翌日
翌日。
日輪は天上に光り輝いている。
男たちの哀願する声が劉協の耳に届いた。ただならぬ絶叫に、どうしたことかと、声のする方へと向かうと、寝室を警護する役目の兵士が泣いて命乞いをしているのである。
問い詰めているのは伏皇后であった。
「皇后、どうしたことか」
「この者どもは陛下をお守りするという大事な役目を忘れて居眠りしておったのでございます。よって罪を問いただし死刑に処すところでございます」
劉協は驚き、
「それは厳しかろう。助けてやってはくれまいか」
「いいえ、なりませぬ。もしもの事があれば、陛下のお身体にどのような危害があったかわかりませぬ。今後の見せしめのため腰斬に処さねばなりますまい」
腰斬は酷刑のひとつで、首を刎ねられるのは一瞬だが、腰を切るとなると長いこと苦しんでから死ぬことになる。
劉協は戦慄した。
「そのような惨い事は朕はいやだ。どうか考え直してくれ」
「いいえ、職務を怠った者は死ななければなりません」
皇后は頑として曲げない。
宮中の近衛の兵士たちがやってきた。伏皇后は腰斬を命じるも、劉協はあくまでも思いとどまるように説得する。
そこへ曹節がやってきた。
「どうなさいましたか?」
伏皇后は曹節に気づくと睨みつけ、
「貴方の知ったことではありませぬ」
「しかし、大の男が泣き叫んでおります。
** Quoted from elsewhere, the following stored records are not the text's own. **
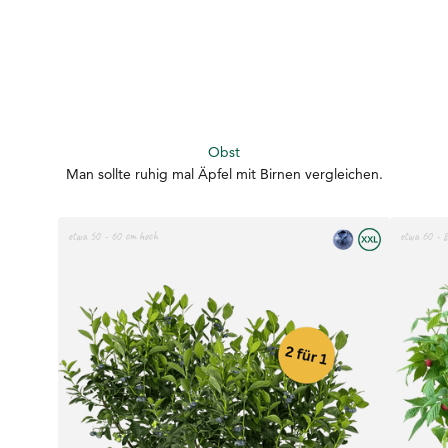
Mehr erfahren
Man sollte ruhig mal Äpfel mit Birnen vergleichen.
etwa 50 - 60 cm hoch
etwa 60 - 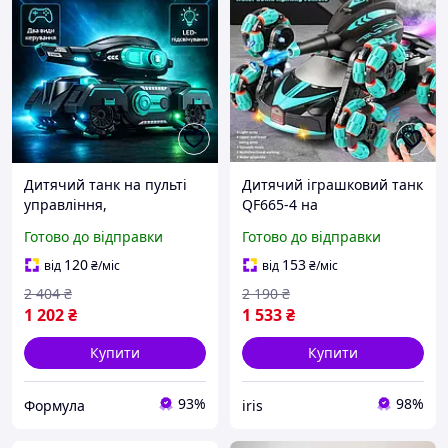
Дитячий танк на пульті
Дитячий іграшковий танк
управління,
QF665-4 на
радіокерований всюдихід
радіокеруванні Танк із
Готово до відправки
Готово до відправки
зі звуковими ефектами та
функцією стрільби Танк
підсвічуванням,
стріляє на пульті
120
153
від
₴
/міс
від
₴
/міс
стріляючий орбізами
керування
2 404
₴
2 190
₴
1 202
₴
1 533
₴
Купити
Купити
93%
98%
Формула
iris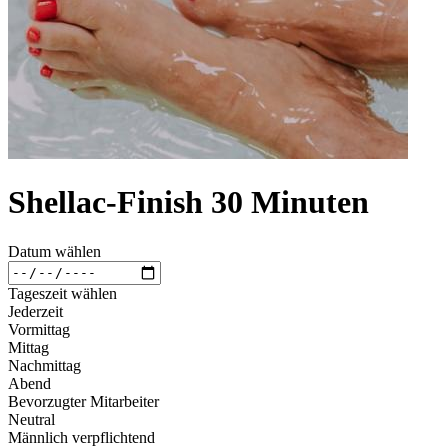
Shellac-Finish 30 Minuten
Datum wählen
Tageszeit wählen
Jederzeit
Vormittag
Mittag
Nachmittag
Abend
Bevorzugter Mitarbeiter
Neutral
Männlich verpflichtend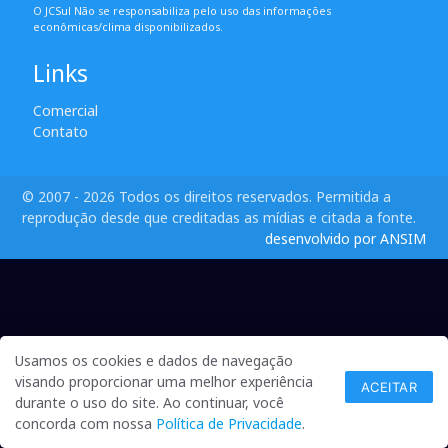
O JCSul Não se responsabiliza pelo uso das informações
econômicas/clima disponibilizados.
Links
Comercial
Contato
© 2007 - 2026 Todos os direitos reservados. Permitida a
reprodução desde que creditadas as mídias e citada a fonte.
desenvolvido por ANSIM
Usamos os cookies e dados de navegação
visando proporcionar uma melhor experiência
ACEITAR
durante o uso do site. Ao continuar, você
concorda com nossa
Política de Privacidade
.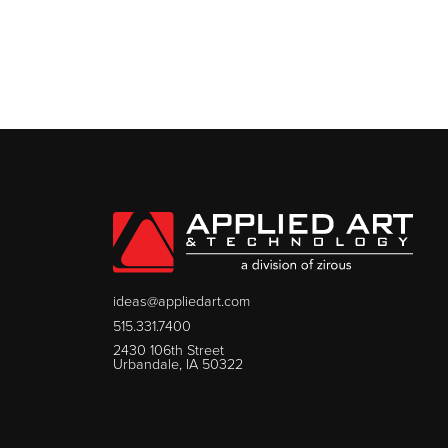
ideas@appliedart.com
515.331.7400
2430 106th Street
Urbandale, IA 50322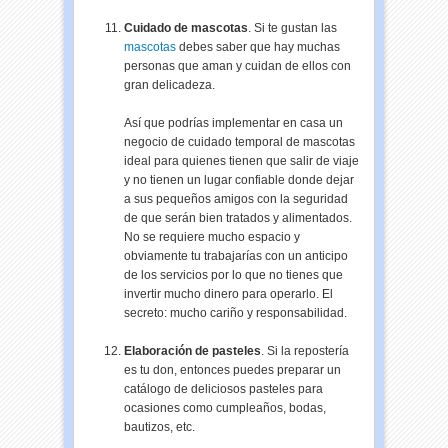
Cuidado de mascotas
. Si te gustan las
mascotas
debes saber que hay muchas
personas que aman y cuidan de ellos con
gran delicadeza.
Así que podrías implementar en casa un
negocio de cuidado temporal de mascotas
ideal para quienes tienen que salir de viaje
y no tienen un lugar confiable donde dejar
a sus pequeños amigos con la seguridad
de que serán bien tratados y alimentados.
No se requiere mucho espacio y
obviamente tu trabajarías con un anticipo
de los servicios por lo que no tienes que
invertir mucho dinero para operarlo. El
secreto: mucho cariño y responsabilidad.
Elaboración de pasteles
. Si la
repostería
es tu don, entonces puedes preparar un
catálogo de deliciosos pasteles para
ocasiones como cumpleaños, bodas,
bautizos, etc.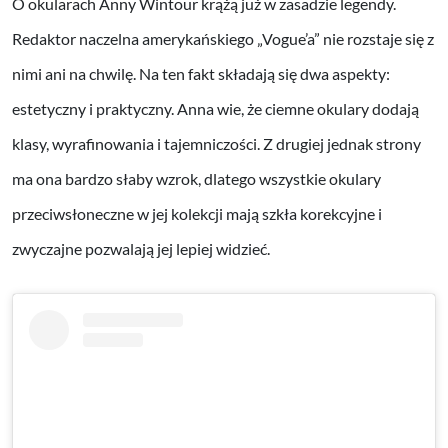
O okularach Anny Wintour krążą już w zasadzie legendy.
Redaktor naczelna amerykańskiego „Vogue’a” nie rozstaje się z
nimi ani na chwilę. Na ten fakt składają się dwa aspekty:
estetyczny i praktyczny. Anna wie, że ciemne okulary dodają
klasy, wyrafinowania i tajemniczości. Z drugiej jednak strony
ma ona bardzo słaby wzrok, dlatego wszystkie okulary
przeciwsłoneczne w jej kolekcji mają szkła korekcyjne i
zwyczajne pozwalają jej lepiej widzieć.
尋常なこととは到底思えませぬ」
「よそ者には関係のないこと」
冷ややかな侮蔑を込めて、伏皇后は言った。
「その兵士たちが陛下の警備を忘れて眠っていたとか」
「どうして知っておる!?」
「それでしたらその者たちに罪はありませぬ。私が眠らせたのです」
「そなたがか!?」
「はい。元はといえば単なる悪戯でございます。眠り薬の入った茶をすすめて飲ませたのでございます」
劉協は唖然とした。
二人はというとこれまた呆然としている。まったく身に覚えのない様子である。
どうやら、二人をかばうために曹節が嘘をついているらしかった。
「何という畏れ知らずの忌々しい娘」
伏皇后は歯軋りした。
「陳琳は檄文で曹操は祖父の代から貪欲で性根が腐っていると書いたが、その娘も三代に負けず劣らず鬼畜だのう」
「畏れながら、曹一族は先祖代々忠勤に励んでおります」
「よく言うわ。この女狐が」
伏皇后は、曹節の頬を力いっぱい殴った。
大柄な曹節の身体が吹っ飛んだ。
さらに倒れたところへ曹節の顔を踏みつける。
「漢王朝を滅ぼそうとする外道め」
伏皇后は足首に力を入れる。
「兵士どもを薬で眠らせたというが、どうするつもりだったのだ? 陛下を弑するつもりだったのではないか?」
「皇后、止めぬか」
劉協が言った。
「曹節が朕に危害をくわえるつもりなら、とっくに朕はこの世のものではない。笑って済ませればよいではないか」
伏皇后は、
「貴様ら三姉妹の四肢を引きちぎって、人豚にして厠に置いてやりたいわ」
そう吐き捨てると、曹節の顔に唾を吐きかけて去っていった。
劉協は曹節を起こすと、鼻血と唾で濡れた顔を服の袖で拭いてやった。
助けてもらった兵士たちは、涙ながらに曹節にお礼の言葉を述べた。
「過ぎたことはもうよいのです。この事を戒めとして忠勤に励んでくれればよいのです」
兵士二人はこの事は一生恩に切る、これからの人生は曹節に命を捧げると誓った。
しかし、不思議なことがあるものだと劉協は思った。
一人のみならず二人とも勤めを忘れて眠ってしまうとは。
どちらかが居眠りすれば、もう片方が起こすものだ。
警備の兵士が眠そうな顔をしていたことは何度かある。
しかし、二人ともずっくりと眠るなどという不祥事を劉協は一度も体験したことがない。
(不思議なことだ……)
あるいは、ただ兵士の気が緩んでいただけなのか。
考えてみてもわからなかった。取り越し苦労かもしれなかった。